This project uses the source code created by Satoshi Tsutsui. See also his work based on his code at the arXiv - Using Artificial Tokens to Control Languages for Multilingual Image Caption Generation: arXiv:1706.06275
- Raspberry Pi 3
- Camera module
- External speaker
- Mobile battery
- Setup Raspbian OS environment refering to Rasbpberry Pi web site (Assuming to use RASPBIAN LITE version)
- Enable camera module by
sudo raspi-config
-> Interfacing Options -> Camera -> "Would you like..." -> Yes and reboot - Change time zone as necessary by Localisation Options -> Change Timezone
- Update OS by
sudo apt-get update
followed bysudo apt-get upgrade
Install required programs and tools by commands below.

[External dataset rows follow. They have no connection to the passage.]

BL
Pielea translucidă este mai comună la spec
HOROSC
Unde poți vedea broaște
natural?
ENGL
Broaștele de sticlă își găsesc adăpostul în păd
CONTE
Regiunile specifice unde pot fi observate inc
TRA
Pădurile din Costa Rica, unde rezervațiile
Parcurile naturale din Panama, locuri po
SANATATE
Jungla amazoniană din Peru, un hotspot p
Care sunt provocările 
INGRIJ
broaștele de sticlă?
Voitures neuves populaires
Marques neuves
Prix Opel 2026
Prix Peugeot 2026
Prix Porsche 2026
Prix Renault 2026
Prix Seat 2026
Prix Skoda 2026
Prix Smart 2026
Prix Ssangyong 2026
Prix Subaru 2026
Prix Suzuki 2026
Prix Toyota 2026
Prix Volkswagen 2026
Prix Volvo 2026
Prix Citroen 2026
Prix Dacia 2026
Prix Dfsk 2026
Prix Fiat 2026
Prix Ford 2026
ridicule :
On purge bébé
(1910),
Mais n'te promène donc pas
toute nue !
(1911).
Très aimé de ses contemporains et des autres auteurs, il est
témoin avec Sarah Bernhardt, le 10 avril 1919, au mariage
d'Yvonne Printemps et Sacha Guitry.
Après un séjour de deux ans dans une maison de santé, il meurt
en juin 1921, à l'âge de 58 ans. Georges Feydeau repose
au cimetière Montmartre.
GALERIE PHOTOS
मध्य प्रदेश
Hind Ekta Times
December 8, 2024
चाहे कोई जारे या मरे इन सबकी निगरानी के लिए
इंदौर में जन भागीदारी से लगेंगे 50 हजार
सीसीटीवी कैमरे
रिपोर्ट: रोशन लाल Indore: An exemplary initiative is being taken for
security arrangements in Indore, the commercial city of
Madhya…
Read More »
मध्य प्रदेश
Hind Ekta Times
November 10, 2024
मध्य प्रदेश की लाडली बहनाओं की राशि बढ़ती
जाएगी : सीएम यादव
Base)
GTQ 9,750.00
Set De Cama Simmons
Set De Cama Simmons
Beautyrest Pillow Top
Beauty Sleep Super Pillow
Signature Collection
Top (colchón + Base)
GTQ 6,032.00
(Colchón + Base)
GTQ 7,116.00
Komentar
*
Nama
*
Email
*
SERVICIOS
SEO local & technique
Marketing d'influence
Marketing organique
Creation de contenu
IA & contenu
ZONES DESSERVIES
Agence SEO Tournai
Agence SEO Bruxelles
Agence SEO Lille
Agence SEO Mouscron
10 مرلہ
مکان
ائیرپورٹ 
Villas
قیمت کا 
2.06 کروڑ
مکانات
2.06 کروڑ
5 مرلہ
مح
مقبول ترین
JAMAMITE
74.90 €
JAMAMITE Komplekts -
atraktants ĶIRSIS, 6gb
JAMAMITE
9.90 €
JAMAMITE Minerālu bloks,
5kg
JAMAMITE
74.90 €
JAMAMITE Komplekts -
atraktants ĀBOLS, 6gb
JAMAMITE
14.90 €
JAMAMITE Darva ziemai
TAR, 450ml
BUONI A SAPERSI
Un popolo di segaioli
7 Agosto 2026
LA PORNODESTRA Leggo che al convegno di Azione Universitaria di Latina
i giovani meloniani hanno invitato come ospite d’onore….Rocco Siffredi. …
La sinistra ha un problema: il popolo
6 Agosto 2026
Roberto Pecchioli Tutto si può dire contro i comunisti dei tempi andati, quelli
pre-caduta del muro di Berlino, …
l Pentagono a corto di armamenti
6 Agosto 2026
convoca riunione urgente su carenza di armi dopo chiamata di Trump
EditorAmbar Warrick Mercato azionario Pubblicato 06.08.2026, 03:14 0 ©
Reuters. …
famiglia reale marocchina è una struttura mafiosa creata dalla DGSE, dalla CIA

sudo apt-get install python3-pip
sudo pip3 install chainer==1.19.0
sudo pip3 install scipy
sudo pip3 install h5py
sudo apt-get install python-h5py
sudo apt-get install libopenjp2-7-dev
sudo apt-get install libtiff5
sudo pip3 install Pillow
sudo apt-get install espeak
sudo apt-get install python3-picamera
sudo apt-get install libatlas-base-dev
Download from the Git repository and test sample code by commands below.
sudo apt-get install git
git clone https://github.com/apple2373/chainer-caption.git
cd chainer-caption
bash download.sh
python3 sample_code_beam.py --rnn-model ./data/caption_en_model40.model --cnn-model ./data/ResNet50.model --vocab ./data/MSCOCO/mscoco_caption_train2014_processed_dic.json --gpu -1 --img ./sample_imgs/COCO_val2014_000000185546.jpg
If installed properly, the result will be displayed as below with some warnings.
<sos> a bathroom with a toilet and a shower <eos>
-6.967587262392044
<sos> a bathroom with a toilet , sink , and mirror <eos>
-7.618740811944008
<sos> a bathroom with a toilet , sink , and shower <eos>
-8.537529528141022
Run the captioning program by python3 image_captioning.py
.